Salukis, Greyhounds and other swift dogs mirror the same movements
during a run (don't tell me they haven't been tested for
acceleration). (they don't display nearly the same spine-extension,
though)
My mom raises, breeds, and shows AKC champion Scottish Deerhounds,
where adult males outweigh cheetahs by a bit;(she's got one male that
weighs 140 lbs), where they stand a good foot taller at the shoulder,
and a good 2 feet longer, and were developed to do the same sort of
thing cheetahs do:(ie: bring game down on the hoof during a chase,
rather than a pounce or slash)
She lure-coarses them over rough ground and the chase involves a rag
dragged across a course with lots of switch-backs which force the dog
into high-speed turns as you discribe, with the tail a major aid to
weight-shifts....that's why the tails on Deerhounds are longer than
the length of the leg in the standard.
However, though the tail is stiff, it curves in a variety of ways
that I don't see the reinforced tail of therapods doing. Just how
flexible do the tendons allow the tail to be?
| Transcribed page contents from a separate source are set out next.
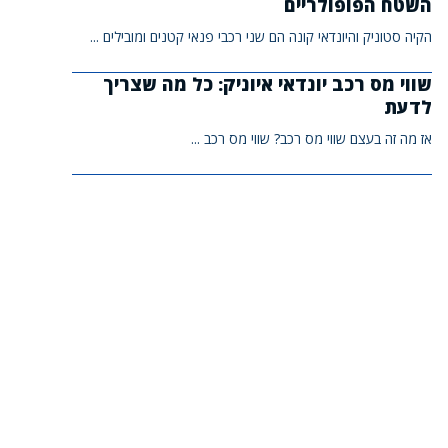
השטח הפופולריים
הקיה סטוניק והיונדאי קונה הם שני רכבי פנאי קטנים ומובילים ...
שווי מס רכב יונדאי איוניק: כל מה שצריך
לדעת
אז מה זה בעצם שווי מס רכב? שווי מס רכב ...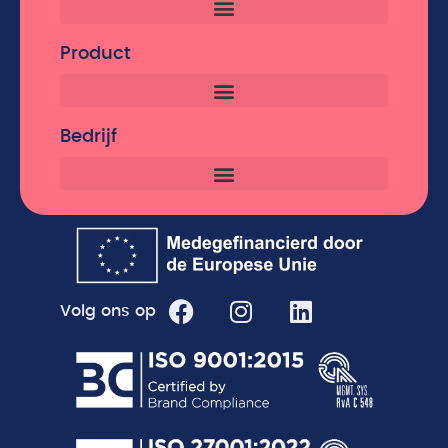
Product
Bedrijf
Volg ons op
Are we talking full
rotation of the tail at the point it joins up to the hip? I see that
in deerhounds (I've been smacked in the face by tails often enough to
know just how flexible they can be)
I've seen a young adult male cheetah at the Marine World in Vallejo,
Cal. I spent some time studyung it's feet, and was amazed at just how
much it resembled my mom's dogs in build. Cheetahs have such tiny
heads to be compared to T rex. Not having seen all the T rex
individuals you have, I bow to your expertise on T rex gracility, but
cheetahs seem to be just the wrong animal to compare T rex to. A
Bengal tiger, perhaps, but not a tiny-jawed, spine-bouncing,
stubby-clawed cheetah.
-Betty Cunningham
(bcunning@nssi.com at work)
(bettyc@flyinggoat.com in the studio)
(the wrong legs on the T rex at AMNH? I never knew that, thanks!)